* Information supplied *
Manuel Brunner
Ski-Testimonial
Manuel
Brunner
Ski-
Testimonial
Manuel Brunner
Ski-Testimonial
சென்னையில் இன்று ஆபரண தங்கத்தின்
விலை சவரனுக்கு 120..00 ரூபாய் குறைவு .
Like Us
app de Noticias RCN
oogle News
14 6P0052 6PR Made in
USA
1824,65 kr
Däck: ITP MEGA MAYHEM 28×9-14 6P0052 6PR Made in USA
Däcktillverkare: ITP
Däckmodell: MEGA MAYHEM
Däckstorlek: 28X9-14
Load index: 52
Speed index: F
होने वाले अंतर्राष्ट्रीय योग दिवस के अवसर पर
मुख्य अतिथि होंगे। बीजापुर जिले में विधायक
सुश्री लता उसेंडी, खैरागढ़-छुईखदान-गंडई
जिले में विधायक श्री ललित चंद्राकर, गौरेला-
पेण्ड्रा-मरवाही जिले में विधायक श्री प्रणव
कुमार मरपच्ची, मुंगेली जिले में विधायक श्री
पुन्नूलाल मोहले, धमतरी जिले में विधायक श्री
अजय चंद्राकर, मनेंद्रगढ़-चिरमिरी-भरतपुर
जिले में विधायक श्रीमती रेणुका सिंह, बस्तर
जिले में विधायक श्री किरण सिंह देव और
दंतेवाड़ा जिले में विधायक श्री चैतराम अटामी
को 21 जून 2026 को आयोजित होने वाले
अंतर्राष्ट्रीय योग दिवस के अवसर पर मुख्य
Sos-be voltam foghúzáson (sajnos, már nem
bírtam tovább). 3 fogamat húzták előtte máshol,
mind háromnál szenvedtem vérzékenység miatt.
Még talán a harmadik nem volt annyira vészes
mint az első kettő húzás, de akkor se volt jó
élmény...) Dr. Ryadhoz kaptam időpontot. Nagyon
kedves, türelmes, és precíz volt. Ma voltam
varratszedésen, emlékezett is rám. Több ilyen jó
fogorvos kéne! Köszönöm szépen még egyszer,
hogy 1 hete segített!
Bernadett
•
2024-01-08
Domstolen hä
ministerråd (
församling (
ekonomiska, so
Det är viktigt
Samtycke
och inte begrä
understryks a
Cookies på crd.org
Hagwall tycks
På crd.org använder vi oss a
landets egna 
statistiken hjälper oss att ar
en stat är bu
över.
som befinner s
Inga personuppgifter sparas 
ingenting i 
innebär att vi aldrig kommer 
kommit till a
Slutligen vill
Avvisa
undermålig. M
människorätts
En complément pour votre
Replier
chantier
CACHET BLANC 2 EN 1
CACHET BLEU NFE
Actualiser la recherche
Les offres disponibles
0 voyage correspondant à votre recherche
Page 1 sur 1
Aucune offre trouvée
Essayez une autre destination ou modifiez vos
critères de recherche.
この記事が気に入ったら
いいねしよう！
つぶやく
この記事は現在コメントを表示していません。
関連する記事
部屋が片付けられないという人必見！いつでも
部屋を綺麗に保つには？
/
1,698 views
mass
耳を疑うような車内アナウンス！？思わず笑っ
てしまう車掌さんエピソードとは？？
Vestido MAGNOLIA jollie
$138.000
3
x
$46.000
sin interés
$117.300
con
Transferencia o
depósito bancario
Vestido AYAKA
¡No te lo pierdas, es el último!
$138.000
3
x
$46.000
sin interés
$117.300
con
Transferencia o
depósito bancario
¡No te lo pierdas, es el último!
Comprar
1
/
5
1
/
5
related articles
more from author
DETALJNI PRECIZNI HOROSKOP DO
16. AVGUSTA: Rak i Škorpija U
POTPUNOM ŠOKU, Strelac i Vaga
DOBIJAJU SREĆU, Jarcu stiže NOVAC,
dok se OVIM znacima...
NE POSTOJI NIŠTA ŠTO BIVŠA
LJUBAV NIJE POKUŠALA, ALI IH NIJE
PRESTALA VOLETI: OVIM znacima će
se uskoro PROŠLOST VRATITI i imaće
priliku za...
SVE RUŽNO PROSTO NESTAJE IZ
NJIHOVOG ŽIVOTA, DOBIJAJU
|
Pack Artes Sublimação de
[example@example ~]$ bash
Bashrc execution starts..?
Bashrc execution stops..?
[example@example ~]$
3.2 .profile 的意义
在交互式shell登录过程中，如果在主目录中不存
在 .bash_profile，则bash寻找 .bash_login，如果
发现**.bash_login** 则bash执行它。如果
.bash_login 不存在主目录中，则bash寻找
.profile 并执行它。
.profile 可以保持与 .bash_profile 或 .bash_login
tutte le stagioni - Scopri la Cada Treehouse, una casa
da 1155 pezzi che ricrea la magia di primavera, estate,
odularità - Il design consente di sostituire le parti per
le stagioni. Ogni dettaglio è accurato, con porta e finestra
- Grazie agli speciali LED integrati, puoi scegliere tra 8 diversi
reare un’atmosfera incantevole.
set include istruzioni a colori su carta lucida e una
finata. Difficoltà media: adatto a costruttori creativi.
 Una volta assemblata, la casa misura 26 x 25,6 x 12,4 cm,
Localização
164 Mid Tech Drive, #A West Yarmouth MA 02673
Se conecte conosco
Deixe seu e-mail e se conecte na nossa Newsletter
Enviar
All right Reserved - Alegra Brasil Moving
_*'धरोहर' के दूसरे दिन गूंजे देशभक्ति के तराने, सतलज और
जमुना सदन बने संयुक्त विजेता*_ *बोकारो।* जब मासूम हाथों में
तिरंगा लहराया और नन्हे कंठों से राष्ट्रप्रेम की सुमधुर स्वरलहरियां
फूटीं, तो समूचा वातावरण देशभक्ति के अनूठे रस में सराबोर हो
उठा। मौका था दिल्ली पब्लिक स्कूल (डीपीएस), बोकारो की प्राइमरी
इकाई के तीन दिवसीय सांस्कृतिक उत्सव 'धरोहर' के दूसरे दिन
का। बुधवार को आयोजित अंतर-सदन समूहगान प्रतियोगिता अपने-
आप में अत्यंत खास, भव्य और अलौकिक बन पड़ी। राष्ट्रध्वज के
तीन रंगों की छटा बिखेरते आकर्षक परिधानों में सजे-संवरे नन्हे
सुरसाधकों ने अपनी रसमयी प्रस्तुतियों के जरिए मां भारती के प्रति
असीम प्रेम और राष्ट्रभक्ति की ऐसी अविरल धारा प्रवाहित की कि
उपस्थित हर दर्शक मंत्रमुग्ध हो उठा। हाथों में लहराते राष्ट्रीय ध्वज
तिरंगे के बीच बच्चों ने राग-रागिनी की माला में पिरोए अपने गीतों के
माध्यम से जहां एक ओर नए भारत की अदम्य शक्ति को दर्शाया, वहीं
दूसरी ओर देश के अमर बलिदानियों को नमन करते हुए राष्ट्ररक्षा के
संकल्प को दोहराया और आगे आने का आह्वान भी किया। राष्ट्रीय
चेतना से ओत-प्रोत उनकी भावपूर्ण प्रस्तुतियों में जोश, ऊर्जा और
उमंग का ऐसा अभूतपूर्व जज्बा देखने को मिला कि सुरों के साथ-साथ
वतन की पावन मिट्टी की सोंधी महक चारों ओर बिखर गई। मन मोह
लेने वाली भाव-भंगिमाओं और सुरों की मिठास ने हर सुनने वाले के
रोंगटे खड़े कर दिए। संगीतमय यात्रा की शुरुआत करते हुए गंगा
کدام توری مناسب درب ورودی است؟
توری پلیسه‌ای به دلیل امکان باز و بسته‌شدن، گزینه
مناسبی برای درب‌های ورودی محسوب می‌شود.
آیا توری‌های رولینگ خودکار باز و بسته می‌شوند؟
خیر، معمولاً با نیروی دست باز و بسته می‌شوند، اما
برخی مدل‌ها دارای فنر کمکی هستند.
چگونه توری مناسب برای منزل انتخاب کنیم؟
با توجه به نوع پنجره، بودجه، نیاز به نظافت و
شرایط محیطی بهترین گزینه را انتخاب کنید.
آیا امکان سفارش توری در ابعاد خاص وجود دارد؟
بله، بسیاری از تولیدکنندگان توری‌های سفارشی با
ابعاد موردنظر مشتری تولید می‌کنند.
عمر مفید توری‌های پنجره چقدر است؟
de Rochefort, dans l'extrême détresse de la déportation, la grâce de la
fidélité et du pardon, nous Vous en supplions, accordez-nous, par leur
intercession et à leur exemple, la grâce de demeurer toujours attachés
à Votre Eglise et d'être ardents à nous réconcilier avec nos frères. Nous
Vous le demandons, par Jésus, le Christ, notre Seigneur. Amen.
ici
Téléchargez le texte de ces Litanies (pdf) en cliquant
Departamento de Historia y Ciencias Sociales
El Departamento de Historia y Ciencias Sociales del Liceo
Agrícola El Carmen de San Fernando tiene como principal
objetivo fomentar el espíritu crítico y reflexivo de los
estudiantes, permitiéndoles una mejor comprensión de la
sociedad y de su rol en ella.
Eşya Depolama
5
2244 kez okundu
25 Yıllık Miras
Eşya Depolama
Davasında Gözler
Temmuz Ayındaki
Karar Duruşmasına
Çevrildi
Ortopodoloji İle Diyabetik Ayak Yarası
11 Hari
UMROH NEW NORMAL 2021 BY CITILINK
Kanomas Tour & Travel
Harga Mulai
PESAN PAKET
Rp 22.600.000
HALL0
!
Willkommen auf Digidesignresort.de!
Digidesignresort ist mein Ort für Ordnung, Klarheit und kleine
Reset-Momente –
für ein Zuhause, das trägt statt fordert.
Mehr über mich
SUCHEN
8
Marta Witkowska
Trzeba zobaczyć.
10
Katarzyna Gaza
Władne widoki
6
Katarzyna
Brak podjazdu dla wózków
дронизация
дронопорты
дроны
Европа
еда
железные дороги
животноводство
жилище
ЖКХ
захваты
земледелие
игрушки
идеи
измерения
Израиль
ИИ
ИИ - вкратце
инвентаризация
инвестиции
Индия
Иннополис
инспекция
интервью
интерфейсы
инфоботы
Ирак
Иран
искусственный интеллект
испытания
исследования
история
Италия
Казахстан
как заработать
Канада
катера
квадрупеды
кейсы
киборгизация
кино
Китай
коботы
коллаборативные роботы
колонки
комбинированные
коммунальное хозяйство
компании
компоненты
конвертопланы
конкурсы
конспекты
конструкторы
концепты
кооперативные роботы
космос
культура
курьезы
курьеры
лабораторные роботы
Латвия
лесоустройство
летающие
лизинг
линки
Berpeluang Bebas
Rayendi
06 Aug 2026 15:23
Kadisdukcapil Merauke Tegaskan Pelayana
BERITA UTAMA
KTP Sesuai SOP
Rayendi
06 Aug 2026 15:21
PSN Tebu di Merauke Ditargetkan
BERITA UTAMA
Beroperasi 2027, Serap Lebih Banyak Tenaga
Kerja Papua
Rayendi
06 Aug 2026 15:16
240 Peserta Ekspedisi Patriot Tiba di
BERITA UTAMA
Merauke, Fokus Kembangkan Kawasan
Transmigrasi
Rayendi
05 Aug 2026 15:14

* Problem requirements *
Retype exactly the span of lines from the one with "more from author" through the one with "SVE RUŽNO PROSTO NESTAJE IZ"; include both ends and omit the rest of the material.

* Solution for this exercise *
more from author
DETALJNI PRECIZNI HOROSKOP DO
16. AVGUSTA: Rak i Škorpija U
POTPUNOM ŠOKU, Strelac i Vaga
DOBIJAJU SREĆU, Jarcu stiže NOVAC,
dok se OVIM znacima...
NE POSTOJI NIŠTA ŠTO BIVŠA
LJUBAV NIJE POKUŠALA, ALI IH NIJE
PRESTALA VOLETI: OVIM znacima će
se uskoro PROŠLOST VRATITI i imaće
priliku za...
SVE RUŽNO PROSTO NESTAJE IZ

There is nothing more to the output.